Abstract

An approximate age for uranium deposits in red beds of the Permian Cutler Formation, Lisbon Valley salt anticline, Utah, was obtained using paleomagnetic techniques. Progressive thermal demagnetization of samples of mineralized sandstone isolates stable magnetization components having high (≳400 °C) unblocking temperatures that define a tilt-corrected mean direction of D = 358.1°, I = 65.5°, α 95 = 3.3°. This direction is close to expected Late Cretaceous to middle Tertiary mean directions at Lisbon Valley. In contrast, thermal cleaning of samples of unmineralized sandstone isolates tilt-corrected southeasterly, shallow mean directions (D = 140.5°, I = −9.5°, α 95 = 8.6°, and D = 155.9°, I = −4.4°, α 95 = 10.9°, for two localities in the Lisbon Valley area). These results are closely similar to results from the Cutler Formation elsewhere on the Colorado Plateau and from other Lower Permian strata in North America. In unmineralized sandstone, the stable remanent magnetization is carried predominantly by martite of postdepositional or detrital origin, whereas in mineralized sandstone, the stable magnetization is carried largely by authigenic specular hematite as uranium- and vanadium-bearing clusters in interstitial areas, and it thus reflects the time of mineralization. Partial dissolution of martite grains and grain-coating ferric oxide pigment prior to formation of abundant interstitial specular hematite has minimized or eliminated the influence of late Paleozoic magnetic components in mineralized sandstone.

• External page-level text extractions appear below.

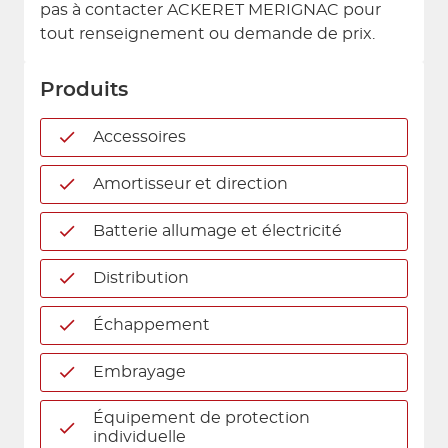
pas à contacter ACKERET MERIGNAC pour
tout renseignement ou demande de prix.
Produits
Accessoires
Amortisseur et direction
Batterie allumage et électricité
Distribution
Échappement
Embrayage
Équipement de protection
individuelle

These results, combined with information on the structural development of the Lisbon Valley area and on nearby uranium deposits in the Triassic Chinle Formation, suggest that the growth of the Lisbon Valley anticline during Late Cretaceous to early or middle Tertiary time promoted oxidative destruction of Chinle orebodies and led to a redistribution of uranium and iron from the Chinle into the Cutler. Acidic solutions generated during destruction of sulfide minerals in Chinle orebodies may account for the simultaneous transport of significant quantities of iron and uranium and for the partial dissolution of martite in the Cutler host beds. Neutralization of these solutions by reaction with host-rock constituents (especially calcite) caused precipitation of amorphous ferric oxide, which incorporated uranium by adsorption and which aged to form specular hematite.